**Task to carry out:** Look through the entries below, please, and copy every line with the word "podsećamo".
BEGIN Records for the task
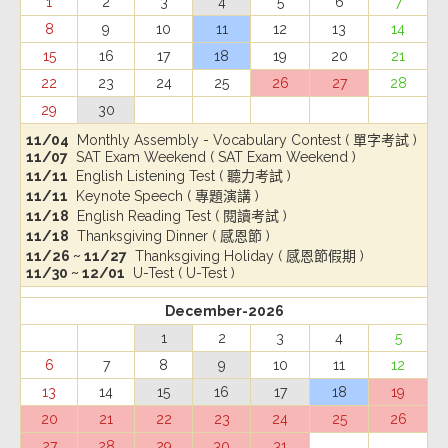
1
2
3
4
5
6
7
8
9
10
11
12
13
14
15
16
17
18
19
20
21
22
23
24
25
26
27
28
29
30
11/04
Monthly Assembly - Vocabulary Contest ( 單字考試 )
11/07
SAT Exam Weekend ( SAT Exam Weekend )
11/11
English Listening Test ( 聽力考試 )
11/11
Keynote Speech ( 專題演講 )
11/18
English Reading Test ( 閱讀考試 )
11/18
Thanksgiving Dinner ( 感恩節 )
11/26 ~ 11/27
Thanksgiving Holiday ( 感恩節假期 )
11/30 ~ 12/01
U-Test ( U-Test )
December-2026
1
2
3
4
5
6
7
8
9
10
11
12
13
14
15
16
17
18
19
20
21
22
23
24
25
26
27
28
29
30
31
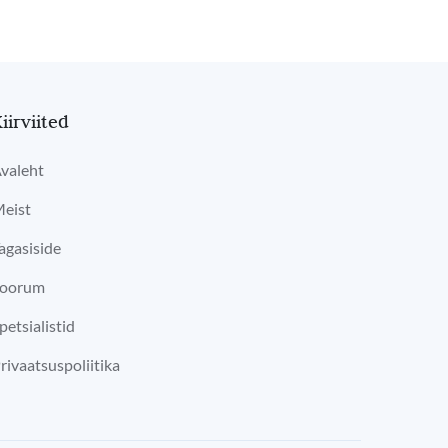
iirviited
valeht
eist
agasiside
oorum
petsialistid
rivaatsuspoliitika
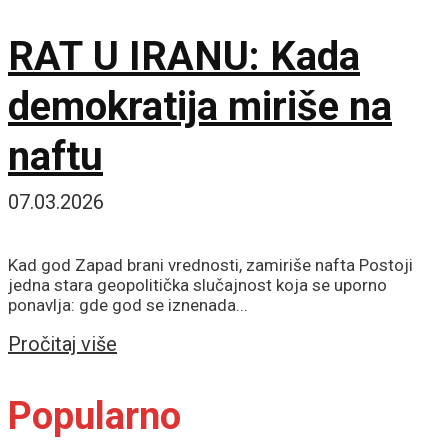
RAT U IRANU: Kada
demokratija miriše na
naftu
07.03.2026
Kad god Zapad brani vrednosti, zamiriše nafta Postoji
jedna stara geopolitička slučajnost koja se uporno
ponavlja: gde god se iznenada...
Details
Pročitaj više
Popularno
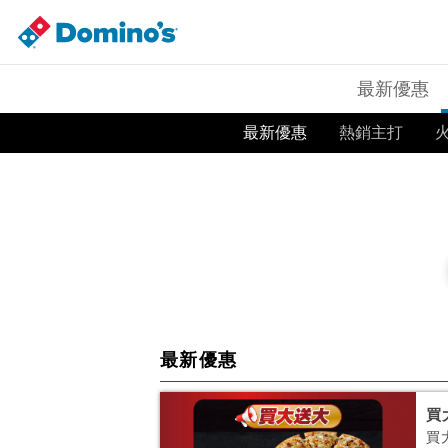
最新優惠
最新優惠
熱銷主打
最新優惠
買
買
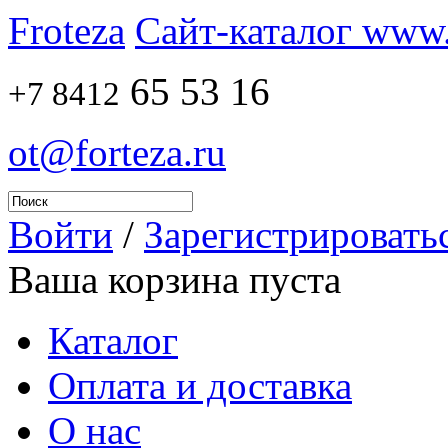
Froteza
Сайт-каталог www.f
65 53 16
+7 8412
ot@forteza.ru
Войти
/
Зарегистрировать
Ваша корзина пуста
Каталог
Оплата и доставка
О нас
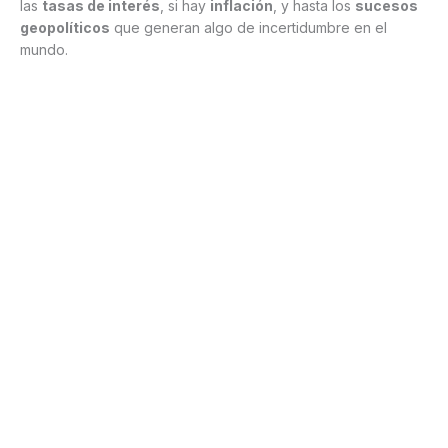
las
tasas de interés
, si hay
inflación
, y hasta los
sucesos
geopolíticos
que generan algo de incertidumbre en el
mundo.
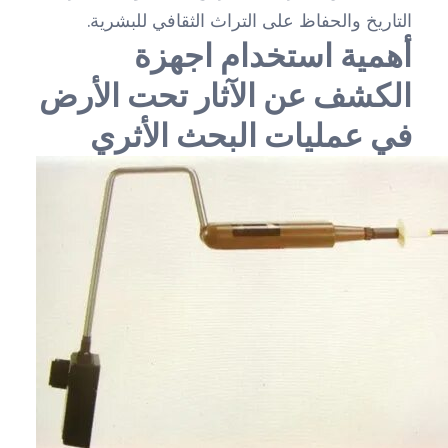
التاريخ والحفاظ على التراث الثقافي للبشرية.
أهمية استخدام اجهزة
الكشف عن الآثار تحت الأرض
في عمليات البحث الأثري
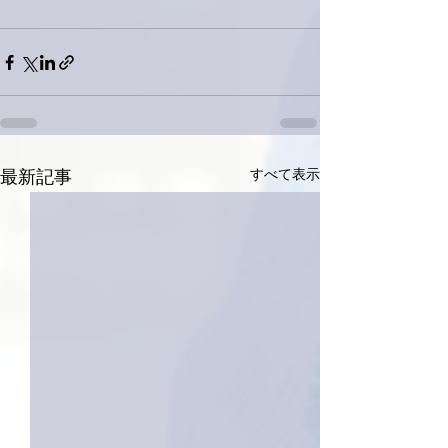
すべて表示
最新記事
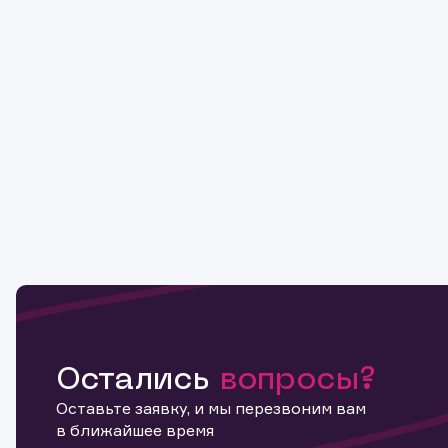
Остались
вопросы?
Оставьте заявку, и мы перезвоним вам
в ближайшее время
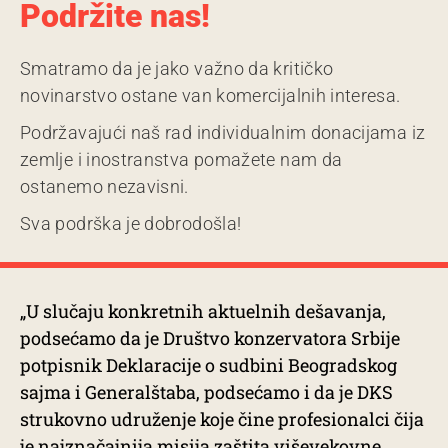
Podržite nas!
Smatramo da je jako važno da kritičko
novinarstvo ostane van komercijalnih interesa.
Podržavajući naš rad individualnim donacijama iz
zemlje i inostranstva pomažete nam da
ostanemo nezavisni.
Sva podrška je dobrodošla!
„U slučaju konkretnih aktuelnih dešavanja,
podsećamo da je Društvo konzervatora Srbije
potpisnik Deklaracije o sudbini Beogradskog
sajma i Generalštaba, podsećamo i da je DKS
strukovno udruženje koje čine profesionalci čija
je najznačajnija misija zaštita viševekovne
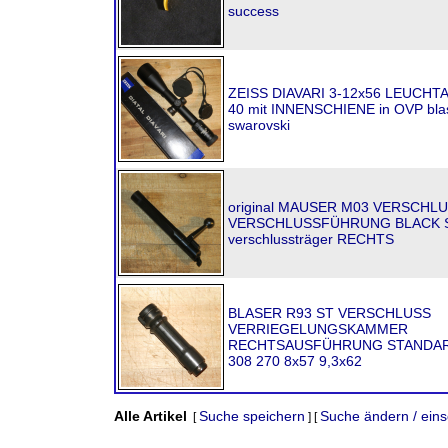
success
ZEISS DIAVARI 3-12x56 LEUCH
40 mit INNENSCHIENE in OVP bla
swarovski
original MAUSER M03 VERSCHL
VERSCHLUSSFÜHRUNG BLACK
verschlussträger RECHTS
BLASER R93 ST VERSCHLUSS
VERRIEGELUNGSKAMMER
RECHTSAUSFÜHRUNG STANDAR
308 270 8x57 9,3x62
Alle Artikel
Suche speichern
Suche ändern / ein
[
] [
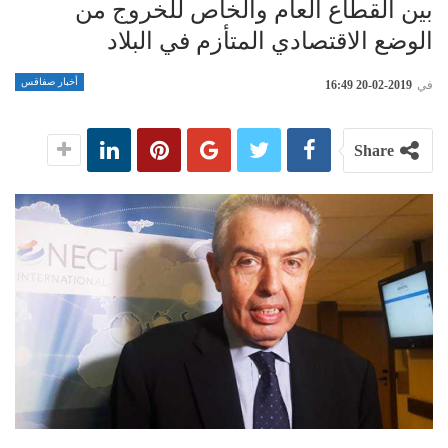
بين القطاع العام والخاص للخروج من
الوضع الاقتصادي المتأزم في البلاد
أخبار صفاقس
في
2019-02-20 16:49
Share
END Records for the task
**Response:**
podsećamo da je Društvo konzervatora Srbije
sajma i Generalštaba, podsećamo i da je DKS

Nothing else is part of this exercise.